3. The model of claim 2, wherein the scene tag is located at the beginning or end of the coded representation, and the coded representation of the short text under the scene is:

，

or

；

Wherein the content of the first and second substances,

in order to encode a scene, the scene is encoded,

it is shown that the position code is,

representing the vector to which each character corresponds.

4. A method for training a text classification model based on a scene is characterized by comprising the following steps:

acquiring a training set, wherein the training set comprises scene labels and short texts, and the scene labels are used for representing scene categories where the short texts are located;

inputting the scene labels and the short texts into a text classification model for iterative training to determine parameters of the text classification model;

and constructing the text classification model according to the text classification model parameters.

5. A method of text classification, the method comprising:

acquiring a short text to be recognized and a scene label to which the short text belongs;

inputting the short text and the scene label to a trained text classification model;

and outputting the classification result of the short text to be recognized under the scene label.

6. The method of claim 5, wherein the classification results include at least two of: unfriendly, unfriendly and normal.

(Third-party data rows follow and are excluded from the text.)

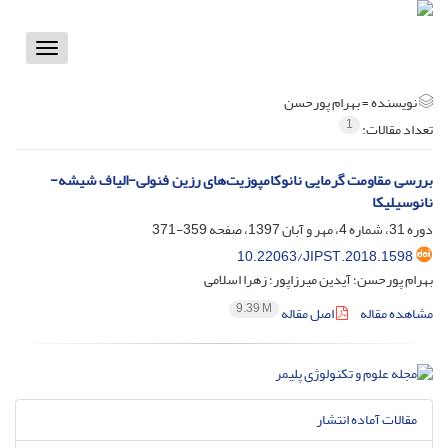
Toggle
vigation
نویسنده =
بهرام پورحسن
1
تعداد مقالات:
بررسی مقاومت گرمایی نانوکامپوزیت‌های رزین فنولی-الیاف شیشه-
نانوسیلیکا
دوره 31، شماره 4، مهر و آبان 1397، صفحه
359-371
10.22063/JIPST.2018.1598
بهرام پورحسن؛ آیدین میرزاپور؛ زهرا اسلامی
9.39 M
مشاهده مقاله
اصل مقاله
مقالات آماده انتشار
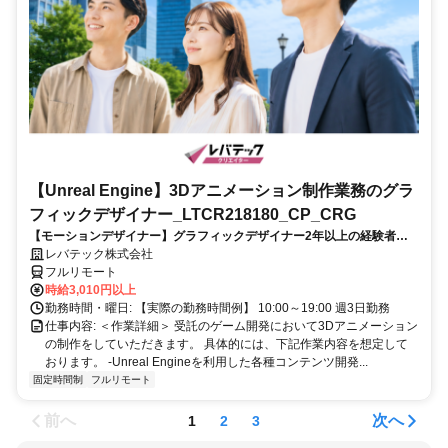
【Unreal Engine】3Dアニメーション制作業務のグラ
フィックデザイナー_LTCR218180_CP_CRG
【モーションデザイナー】グラフィックデザイナー2年以上の経験者を
歓迎！キャリアアップを目指したい方も大歓迎♪
レバテック株式会社
フルリモート
時給3,010円以上
勤務時間・曜日: 【実際の勤務時間例】 10:00～19:00 週3日勤務
仕事内容: ＜作業詳細＞ 受託のゲーム開発において3Dアニメーション
の制作をしていただきます。 具体的には、下記作業内容を想定して
おります。 -Unreal Engineを利用した各種コンテンツ開発...
固定時間制
フルリモート
前へ
次へ
1
2
3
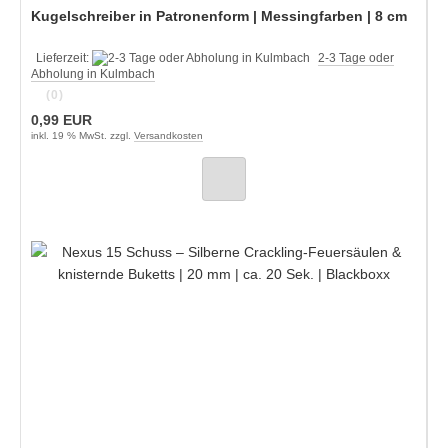
Kugelschreiber in Patronenform | Messingfarben | 8 cm
Lieferzeit:
2-3 Tage oder
Abholung in Kulmbach
(0)
0,99 EUR
inkl. 19 % MwSt. zzgl.
Versandkosten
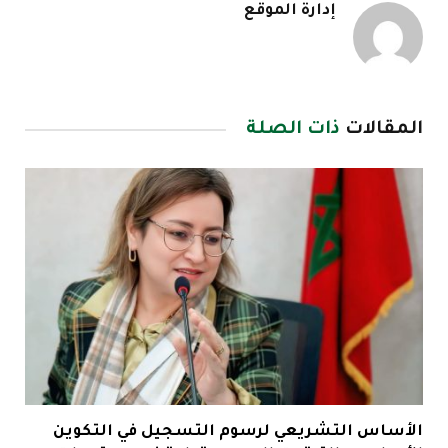
إدارة الموقع
المقالات
ذات الصلة
الأساس التشريعي لرسوم التسجيل في التكوين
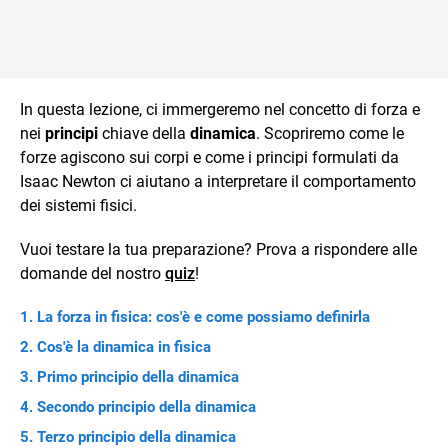
In questa lezione, ci immergeremo nel concetto di forza e
nei
principi
chiave della
dinamica
. Scopriremo come le
forze agiscono sui corpi e come i principi formulati da
Isaac Newton ci aiutano a interpretare il comportamento
dei sistemi fisici.
Vuoi testare la tua preparazione? Prova a rispondere alle
domande del nostro
quiz
!
La forza in fisica: cos'è e come possiamo definirla
Cos'è la dinamica in fisica
Primo principio della dinamica
Secondo principio della dinamica
Terzo principio della dinamica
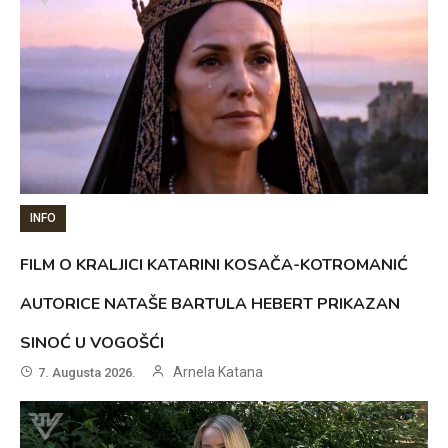
INFO
FILM O KRALJICI KATARINI KOSAČA-KOTROMANIĆ
AUTORICE NATAŠE BARTULA HEBERT PRIKAZAN
SINOĆ U VOGOŠĆI
Arnela Katana
7. Augusta 2026.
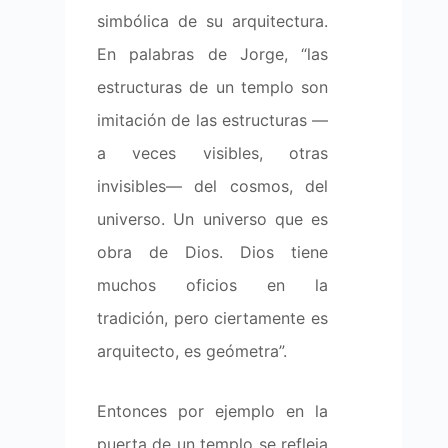
simbólica de su arquitectura.
En palabras de Jorge, “las
estructuras de un templo son
imitación de las estructuras —
a veces visibles, otras
invisibles— del cosmos, del
universo. Un universo que es
obra de Dios. Dios tiene
muchos oficios en la
tradición, pero ciertamente es
arquitecto, es geómetra”.
Entonces por ejemplo en la
puerta de un templo se refleja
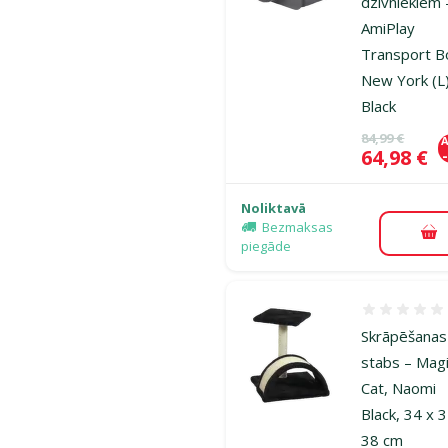
dzīvniekiem 
AmiPlay
Transport B
New York (L)
Black
Oriģinālā ce
84,99 €
A
Cena
64,98 €
Noliktavā
Bezmaksas
Pi
piegāde
Atsauksmes
Skrāpēšanas
stabs – Mag
Cat, Naomi
Black, 34 x 
38 cm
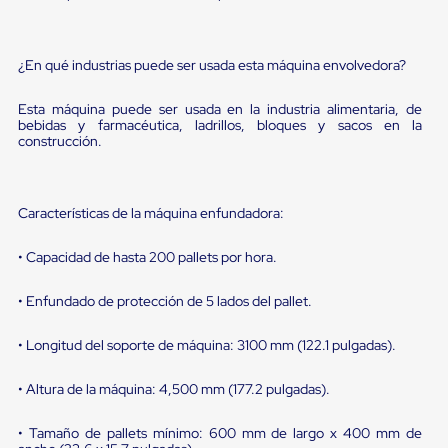
sistema
de
retención
de
¿En qué industrias puede ser usada esta máquina envolvedora?
ruedas
Retenedores
Esta máquina puede ser usada en la industria alimentaria, de
de
bebidas y farmacéutica, ladrillos, bloques y sacos en la
andén
construcción.
Automáticos
Retenedores
de
Andén
Características de la máquina enfundadora:
Multi
Transportes
Controles
• Capacidad de hasta 200 pallets por hora.
de
Muelle/Andén
• Enfundado de protección de 5 lados del pallet.
Controles
de
Muelle/Andén
• Longitud del soporte de máquina: 3100 mm (122.1 pulgadas).
Básico
Controles
• Altura de la máquina: 4,500 mm (177.2 pulgadas).
de
Muelle/Andén
• Tamaño de pallets mínimo: 600 mm de largo x 400 mm de
Integral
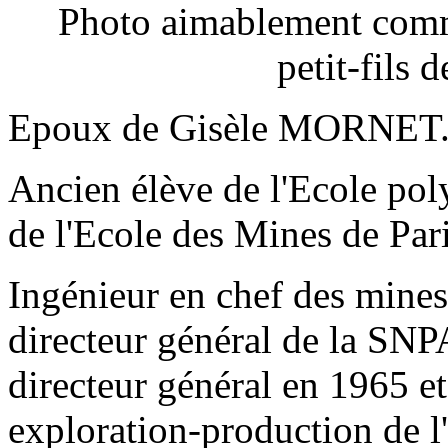
Photo aimablement comm
petit-fils 
Epoux de Gisèle MORNET. P
Ancien élève de l'Ecole pol
de l'Ecole des Mines de Par
Ingénieur en chef des mines
directeur général de la SNP
directeur général en 1965 e
exploration-production de l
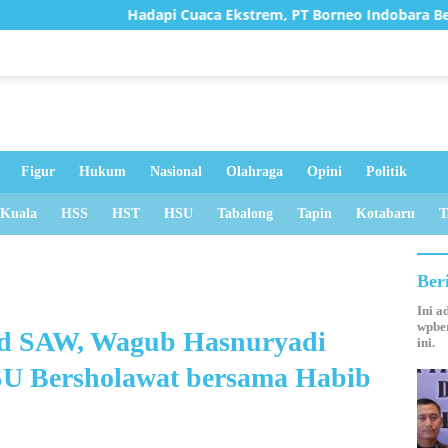
pi Cuaca Ekstrem, PT Borneo Indobara Berupaya Maksimal Memin
Figur
Hukum
Nasional
Olahraga
Opini
Politik
 Kuala
HSS
HST
HSU
Tabalong
Tapin
Kotabaru
T
Ber
Ini a
wpber
d SAW, Wagub Hasnuryadi
ini.
U Bersholawat bersama Habib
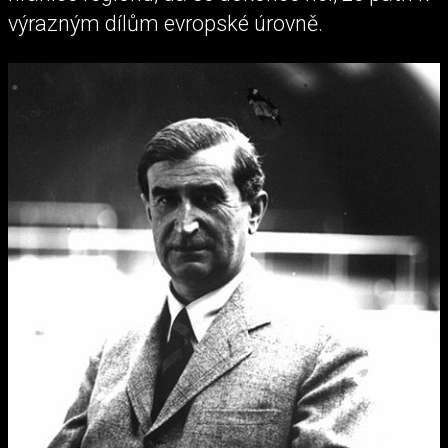
výrazným dílům evropské úrovně.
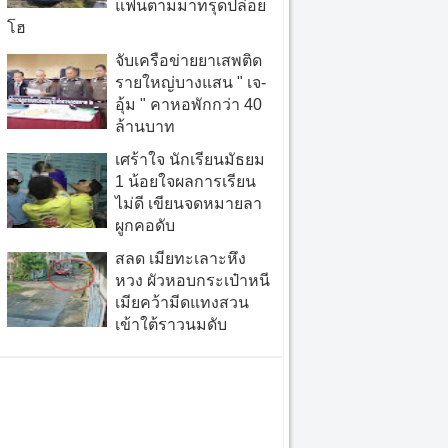
แฟนตามมาทรุดปล่อย
โฮ
จับเครือข่ายยาเสพติด
รายใหญ่บางแสน " เจ-
อุ้ม " คาหอพักกว่า 40
ล้านบาท
เศร้าใจ นักเรียนมัธยม
1 น้อยใจผลการเรียน
ไม่ดี เขียนจดหมายลา
ผูกคอดับ
สลด เมียทะเลาะหึง
หวง ผัวหอบกระเป๋าหนี
เมียคว้ามีดแทงสวน
เข้าใต้ราวนมดับ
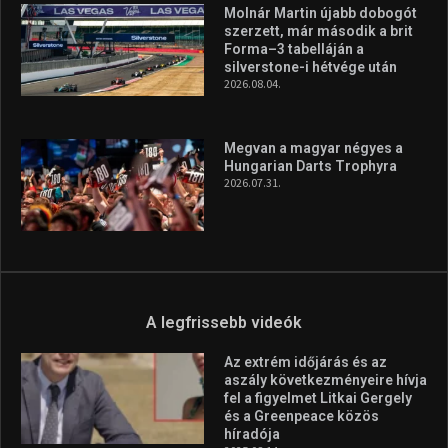
Molnár Martin újabb dobogót
szerzett, már második a brit
Forma–3 tabelláján a
silverstone-i hétvége után
2026.08.04.
Megvan a magyar négyes a
Hungarian Darts Trophyra
2026.07.31.
A legfrissebb videók
Az extrém időjárás és az
aszály következményeire hívja
fel a figyelmet Litkai Gergely
és a Greenpeace közös
híradója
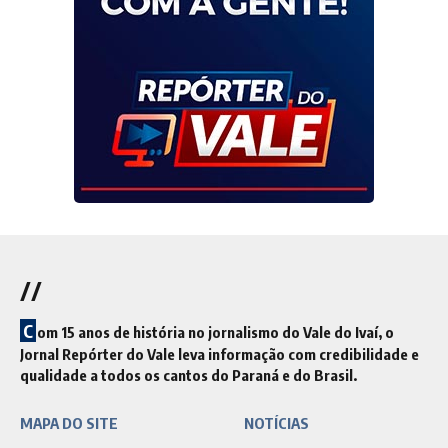
//
C
om 15 anos de história no jornalismo do Vale do Ivaí, o
Jornal Repórter do Vale leva informação com credibilidade e
qualidade a todos os cantos do Paraná e do Brasil.
MAPA DO SITE
NOTÍCIAS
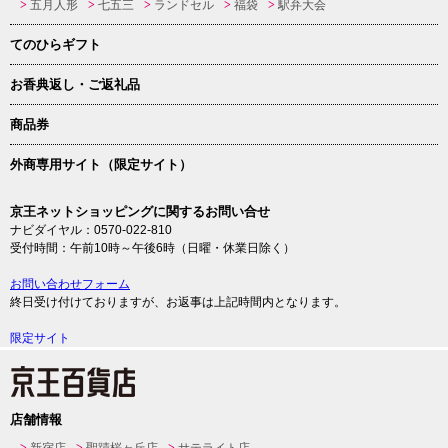
五月人形
七五三
ランドセル
福袋
駅弁大会
てのひらギフト
お香典返し・ご返礼品
商品券
外商専用サイト（限定サイト）
京王ネットショッピングに関するお問い合せ
ナビダイヤル：0570-022-810
受付時間：午前10時～午後6時（日曜・休業日除く）
お問い合わせフォーム
終日受け付けておりますが、お返事は上記時間内となります。
限定サイト
店舗情報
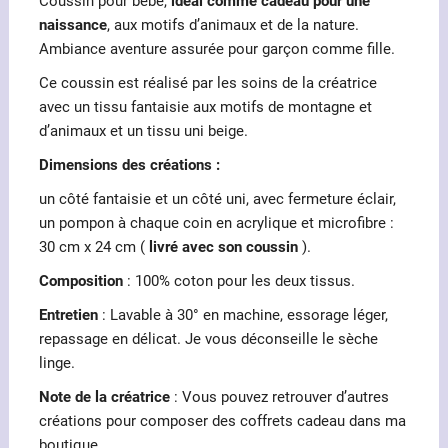
Coussin pour bébé,
idéal comme cadeau pour une
naissance
, aux motifs d’animaux et de la nature.
Ambiance aventure assurée pour garçon comme fille.
Ce coussin est réalisé par les soins de la créatrice
avec un tissu fantaisie aux motifs de montagne et
d’animaux et un tissu uni beige.
Dimensions des créations :
un côté fantaisie et un côté uni, avec fermeture éclair,
un pompon à chaque coin en acrylique et microfibre :
30 cm x 24 cm (
livré avec son coussin
).
Composition
: 100% coton pour les deux tissus.
Entretien
: Lavable à 30° en machine, essorage léger,
repassage en délicat. Je vous déconseille le sèche
linge.
Note de la créatrice
: Vous pouvez retrouver d’autres
créations pour composer des coffrets cadeau dans ma
boutique.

7. A scene-based text classification model training apparatus, the apparatus comprising:

the acquisition module is configured to acquire a training set, wherein the training set comprises scene labels and short texts, and the scene labels are used for representing scene categories where the short texts are located;

a training module configured to input the scene labels and the short texts into a text classification model to perform iterative training to determine parameters of the text classification model;

a construction module configured to construct the text classification model according to the text classification model parameters.

8. An apparatus for classifying text, the apparatus comprising:

the system comprises an acquisition module, a recognition module and a recognition module, wherein the acquisition module is configured to acquire a short text to be recognized and a scene label to which the short text belongs;

an input module configured to input the short text and the scene label to a trained text classification model;

and the output module is configured to output the classification result of the short text to be recognized under the scene label.

9. An electronic device, comprising: memory, processor and computer program stored on the memory and executable on the processor, characterized in that the processor implements the method according to any of claims 4-6 when executing the program.

10. A computer-readable storage medium having stored thereon executable instructions that, when executed by a processor, cause the processor to perform the method of any one of claims 4-6.